TASK STATEMENT: Leave every image behind and restate the data word for word.

..........

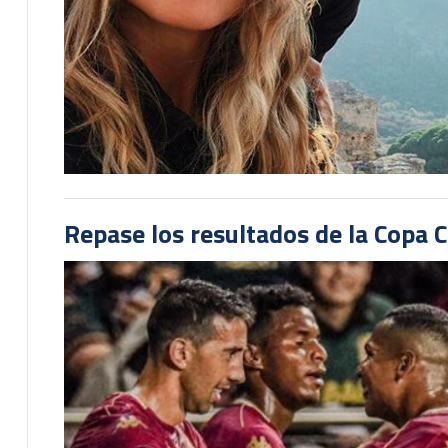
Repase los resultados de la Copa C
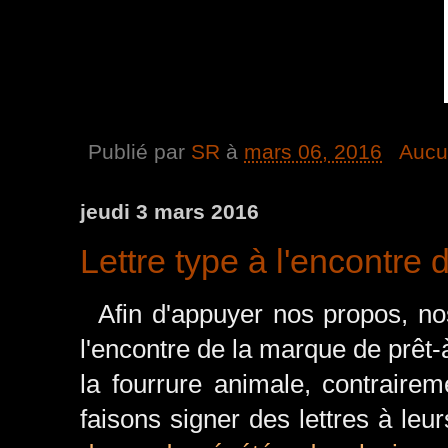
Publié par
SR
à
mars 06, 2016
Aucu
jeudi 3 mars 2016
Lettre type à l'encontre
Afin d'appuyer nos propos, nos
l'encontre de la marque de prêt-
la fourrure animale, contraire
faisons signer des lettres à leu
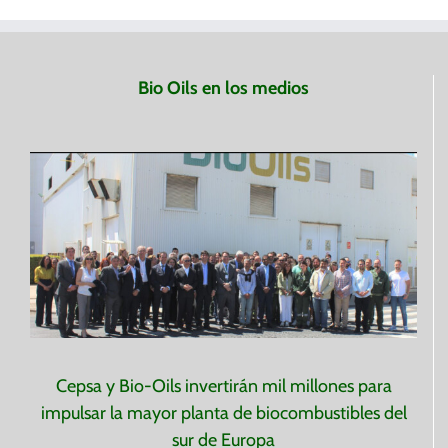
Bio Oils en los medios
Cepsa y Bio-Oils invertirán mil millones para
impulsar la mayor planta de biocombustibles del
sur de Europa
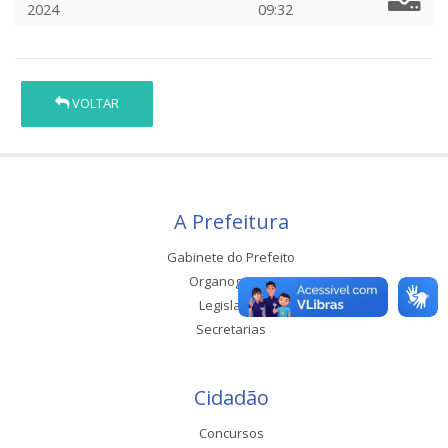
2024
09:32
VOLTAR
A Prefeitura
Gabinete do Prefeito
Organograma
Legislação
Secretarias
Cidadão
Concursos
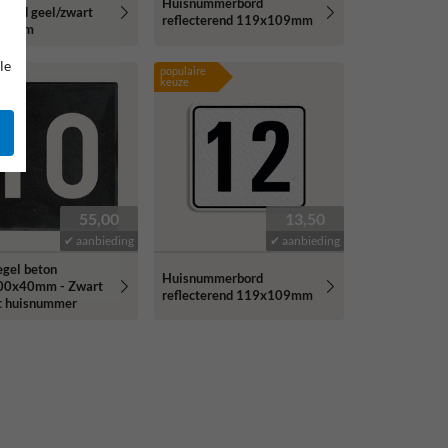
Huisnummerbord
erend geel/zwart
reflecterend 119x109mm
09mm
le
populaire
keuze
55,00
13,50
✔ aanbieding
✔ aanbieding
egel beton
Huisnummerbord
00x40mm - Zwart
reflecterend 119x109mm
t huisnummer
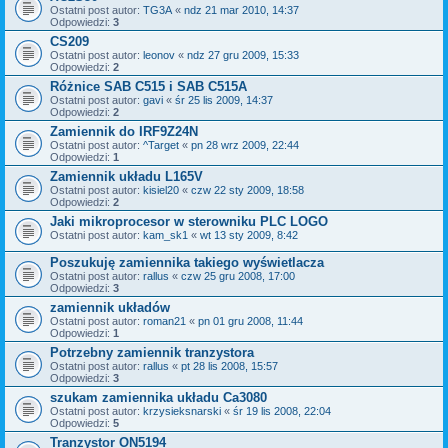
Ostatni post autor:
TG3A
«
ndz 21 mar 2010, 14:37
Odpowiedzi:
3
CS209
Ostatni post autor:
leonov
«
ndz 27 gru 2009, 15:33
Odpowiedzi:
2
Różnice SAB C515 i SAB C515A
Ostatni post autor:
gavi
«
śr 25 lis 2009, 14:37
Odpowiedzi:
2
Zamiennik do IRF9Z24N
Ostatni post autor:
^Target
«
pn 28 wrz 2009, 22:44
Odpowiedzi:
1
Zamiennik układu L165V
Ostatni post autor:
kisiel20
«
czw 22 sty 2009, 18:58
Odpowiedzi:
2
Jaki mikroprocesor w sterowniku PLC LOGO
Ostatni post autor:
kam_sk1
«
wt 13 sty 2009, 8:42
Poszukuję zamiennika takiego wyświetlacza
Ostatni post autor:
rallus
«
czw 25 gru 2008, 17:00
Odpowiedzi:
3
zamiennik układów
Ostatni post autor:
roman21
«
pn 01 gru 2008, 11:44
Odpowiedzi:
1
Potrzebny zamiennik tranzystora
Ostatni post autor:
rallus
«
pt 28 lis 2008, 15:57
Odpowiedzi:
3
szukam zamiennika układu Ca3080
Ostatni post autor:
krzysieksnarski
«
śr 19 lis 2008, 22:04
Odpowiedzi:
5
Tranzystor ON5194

..........

OUTPUT OF THE TASK:
Repase los resultados de la Copa C
Publié par
SR
à
mars 06, 2016
Aucu
jeudi 3 mars 2016
Lettre type à l'encontre
Afin d'appuyer nos propos, nos
l'encontre de la marque de prêt-
la fourrure animale, contraire
faisons signer des lettres à leu
Bio Oils en los medios
Cepsa y Bio-Oils invertirán mil millones para
impulsar la mayor planta de biocombustibles del
sur de Europa
2024
09:32
VOLTAR
A Prefeitura
Gabinete do Prefeito
Organograma
Legislação
Secretarias
Cidadão
Concursos
Huisnummerbord
erend geel/zwart
reflecterend 119x109mm
09mm
le
populaire
keuze
55,00
13,50
✔ aanbieding
✔ aanbieding
egel beton
Huisnummerbord
00x40mm - Zwart
reflecterend 119x109mm
t huisnummer
Ostatni post autor:
TG3A
«
ndz 21 mar 2010, 14:37
Odpowiedzi:
3
CS209
Ostatni post autor:
leonov
«
ndz 27 gru 2009, 15:33
Odpowiedzi:
2
Różnice SAB C515 i SAB C515A
Ostatni post autor:
gavi
«
śr 25 lis 2009, 14:37
Odpowiedzi:
2
Zamiennik do IRF9Z24N
Ostatni post autor:
^Target
«
pn 28 wrz 2009, 22:44
Odpowiedzi:
1
Zamiennik układu L165V
Ostatni post autor:
kisiel20
«
czw 22 sty 2009, 18:58
Odpowiedzi:
2
Jaki mikroprocesor w sterowniku PLC LOGO
Ostatni post autor:
kam_sk1
«
wt 13 sty 2009, 8:42
Poszukuję zamiennika takiego wyświetlacza
Ostatni post autor:
rallus
«
czw 25 gru 2008, 17:00
Odpowiedzi:
3
zamiennik układów
Ostatni post autor:
roman21
«
pn 01 gru 2008, 11:44
Odpowiedzi:
1
Potrzebny zamiennik tranzystora
Ostatni post autor:
rallus
«
pt 28 lis 2008, 15:57
Odpowiedzi:
3
szukam zamiennika układu Ca3080
Ostatni post autor:
krzysieksnarski
«
śr 19 lis 2008, 22:04
Odpowiedzi:
5
Tranzystor ON5194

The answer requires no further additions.